- Kaladagi Location in Karnataka, India Kaladagi Kaladagi (India)
- Coordinates: 16°12′14″N 75°30′00″E﻿ / ﻿16.204°N 75.5°E
- Country: India
- State: Karnataka
- District: Bagalkot
- Taluka: Bagalkot

Government
- • Type: Panchayati raj (India)
- • Body: Gram panchayat

Languages
- • Official: Kannada
- Time zone: UTC+5:30 (IST)
- PIN: 587 204
- Telephone code: 08354
- ISO 3166 code: IN-KA
- Vehicle registration: KA-29, KA48
- Website: www.karnataka.gov.in

= Kaladgi =

Village in Karnataka, India

Kaladgi is a panchayat village in the Bagalkot Taluk, Bagalkot District of Karnataka State and is located about 25 km by road west of the town of Bagalkot. Kaladgi is well known for its fruit gardens.

==History==
In the initial stages of the British regime, cavalry was stationed here by the Southern Maharashtra Jahgirdars. It was found to be a very suitable place for the movement of troops. After the war, in 1864 it was made the district headquarters. According to the Imperial Gazetteer of India (Vol.7 p. 314), Kaladgi had a population of 7,024 in 1881, including 4,420 Hindus, 2,521 Muslims, 19 Jains and 58 Christians. In 1884 the district headquarters was shifted to Bijapur. Several old buildings and tombs of the British days, still remain at this place. The town has a town Panchayat and a Khadi production Unit.

==Geography==
Kaladgi gram panchayat area is bounded on the north by the banks of the Ghataprabha River, to the east is the Chikka-Shellikeri gram panchayat area, to the south is the Yandageri village area of Badami Taluka, and to the west is the Khajidoni gram panchayat area.

==Transport==
Kaladgi is well connected by road. Karnataka State highway 20 passes through Kaladgi. The National Highway 52 (India) passing through Bagalkot (Gaddangiri Cross) connects at about 12 km and another National Highway 50 (India) passing through Bagalkot (Ilkal, Hunagund) connect at 50 km. The nearest Railway station is Bagalkot.
All these modes of transports connects Kaladgi to Hubli, Bijapur, Raichur and Belgaum by road and connects Kaladgi to Gadag and Bijapur by train.

==Other==
Kaladgi is famous for fruits like Pomegranates, Sapota, Grapes etc. These fruits are exported all over India as well abroad, Shri Bapurao L Chavhan his One of the famous fruits grower.

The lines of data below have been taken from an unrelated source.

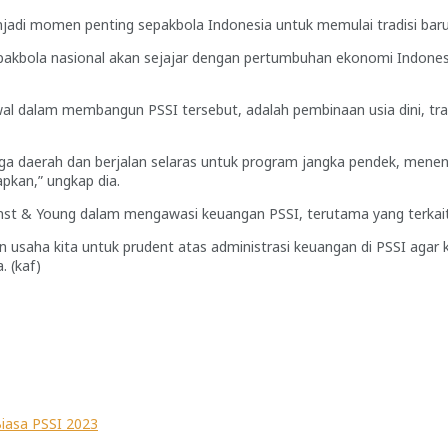
di momen penting sepakbola Indonesia untuk memulai tradisi baru
epakbola nasional akan sejajar dengan pertumbuhan ekonomi Indonesi
al dalam membangun PSSI tersebut, adalah pembinaan usia dini, trans
hingga daerah dan berjalan selaras untuk program jangka pendek, me
pkan,” ungkap dia.
rnst & Young dalam mengawasi keuangan PSSI, terutama yang terkai
 usaha kita untuk prudent atas administrasi keuangan di PSSI agar
. (kaf)
iasa PSSI 2023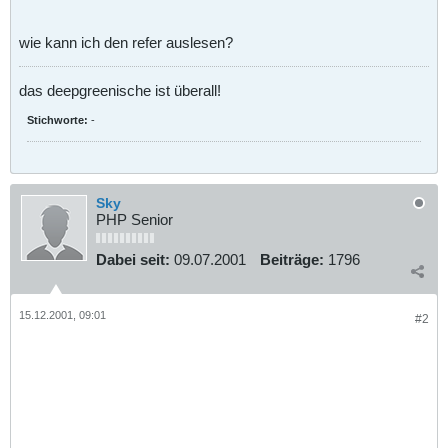
wie kann ich den refer auslesen?
das deepgreenische ist überall!
Stichworte:
-
Sky
PHP Senior
Dabei seit:
09.07.2001
Beiträge:
1796
15.12.2001, 09:01
#2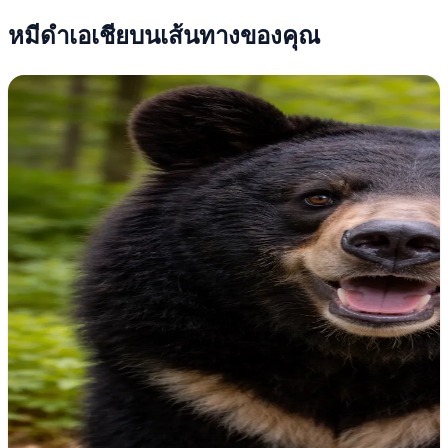
หมีดำเอเชียบนเส้นทางของคุณ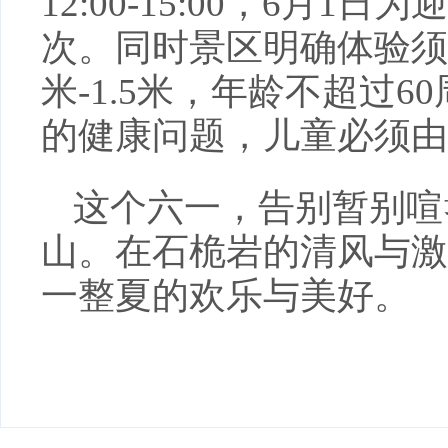
12:00-15:00，6月
次。同时景区明确体验须
米-1.5米，年龄不超过
的健康问题，儿童必须由
这个六一，告别暂别喧
山。在石桅岩的清风与激
一整夏的欢乐与美好。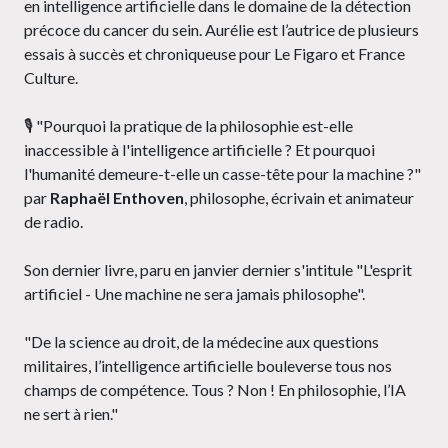
en intelligence artificielle dans le domaine de la détection
précoce du cancer du sein. Aurélie est l’autrice de plusieurs
essais à succès et chroniqueuse pour Le Figaro et France
Culture.
🎙️ "Pourquoi la pratique de la philosophie est-elle
inaccessible à l'intelligence artificielle ? Et pourquoi
l'humanité demeure-t-elle un casse-tête pour la machine ?"
par
Raphaël Enthoven
, philosophe, écrivain et animateur
de radio.
Son dernier livre, paru en janvier dernier s'intitule "L'esprit
artificiel - Une machine ne sera jamais philosophe".
"De la science au droit, de la médecine aux questions
militaires, l’intelligence artificielle bouleverse tous nos
champs de compétence. Tous ? Non ! En philosophie, l’IA
ne sert à rien."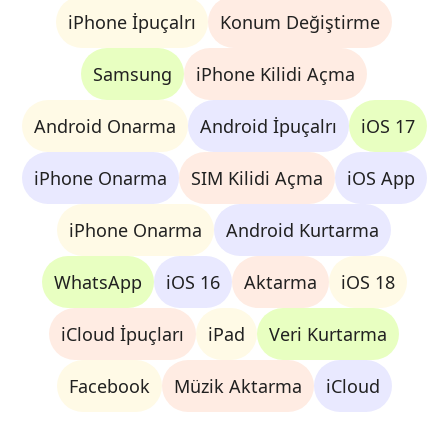
iPhone İpuçalrı
Konum Değiştirme
Samsung
iPhone Kilidi Açma
Android Onarma
Android İpuçalrı
iOS 17
iPhone Onarma
SIM Kilidi Açma
iOS App
iPhone Onarma
Android Kurtarma
WhatsApp
iOS 16
Aktarma
iOS 18
iCloud İpuçları
iPad
Veri Kurtarma
Facebook
Müzik Aktarma
iCloud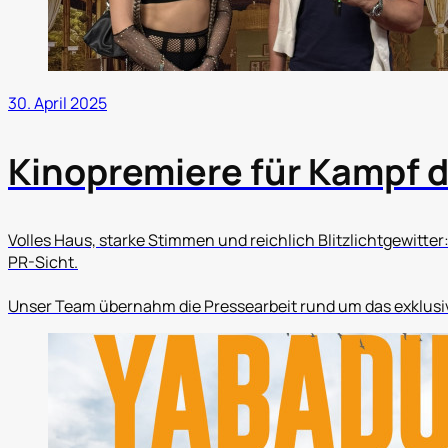
30. April 2025
Kinopremiere für Kampf d
Volles Haus, starke Stimmen und reichlich Blitzlichtgewitter:
PR-Sicht.
Unser Team übernahm die Pressearbeit rund um das exklusi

Kaladgi has a very well known temple called Sri Gurulingeswara Matha. Late shri shri shri Chandrashekhara Swamiji was Guru/Swamiji of this temple. Also in this place is a fine temple of Basavanna, built out of famous Shellikeri Blackstone.

It also has some British Officers Tombs, it also has few foreign visitors searching for ancestral leftovers.

This village will be submerged in the Almatti Dam Project. The new location is yet to be developed.

The Father of Indian armed rebellion & first revolutionary freedom fighter of India Vasudev Balavant Phadke was captured in a temple here after a fierce fight with the British.